## ASSIGNMENT
In this exercise, copy exactly the lines from the one that contains "(la actual), con inflación alta y" through the end of the entries below; pictures are not copied.

Extracted page text data
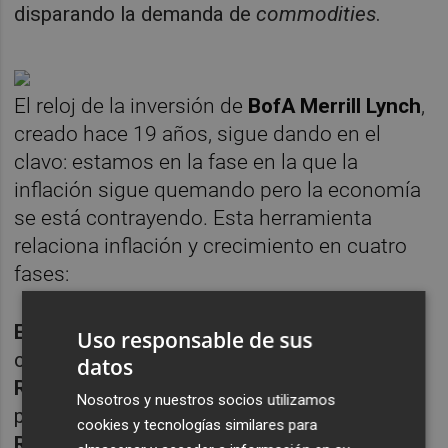
disparando la demanda de
commodities
.
El reloj de la inversión de
BofA Merrill Lynch
,
creado hace 19 años, sigue dando en el
clavo: estamos en la fase en la que la
inflación sigue quemando pero la economía
se está contrayendo. Esta herramienta
relaciona inflación y crecimiento en cuatro
fases:
Estanflación
(la actual), con inflación alta y
Uso responsable de sus
crecimiento bajando,
datos
Reflación
, cuando se controla la inflación
Nosotros y nuestros socios utilizamos
pero aún no crecemos,
cookies y tecnologías similares para
Recuperación
, cuando se retoma el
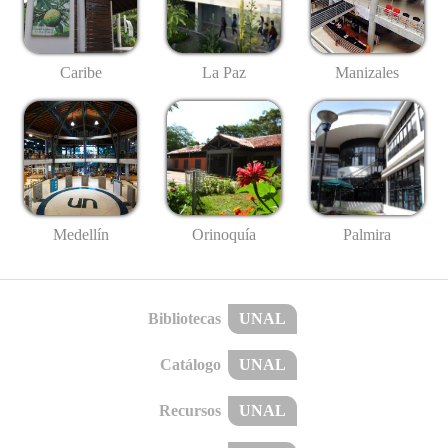
Caribe
La Paz
Manizales
Medellín
Palmira
Orinoquía
Bibliotecas
UNAL
Catálogo
UNAL
Recursos
UNAL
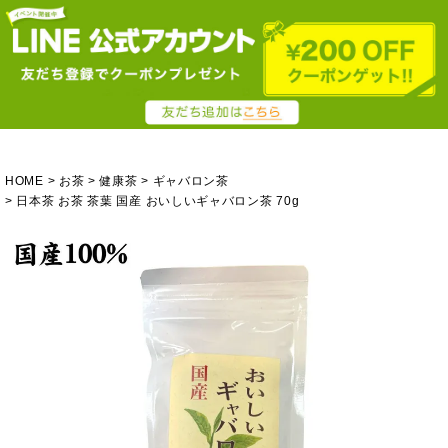
HOME
お茶
健康茶
ギャバロン茶
日本茶 お茶 茶葉 国産 おいしいギャバロン茶 70g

## RESULT BELOW
(la actual), con inflación alta y
Uso responsable de sus
crecimiento bajando,
datos
Reflación
, cuando se controla la inflación
Nosotros y nuestros socios utilizamos
pero aún no crecemos,
cookies y tecnologías similares para
Recuperación
, cuando se retoma el
Caribe
La Paz
Manizales
Medellín
Palmira
Orinoquía
Bibliotecas
UNAL
Catálogo
UNAL
Recursos
UNAL
HOME
お茶
健康茶
ギャバロン茶
日本茶 お茶 茶葉 国産 おいしいギャバロン茶 70g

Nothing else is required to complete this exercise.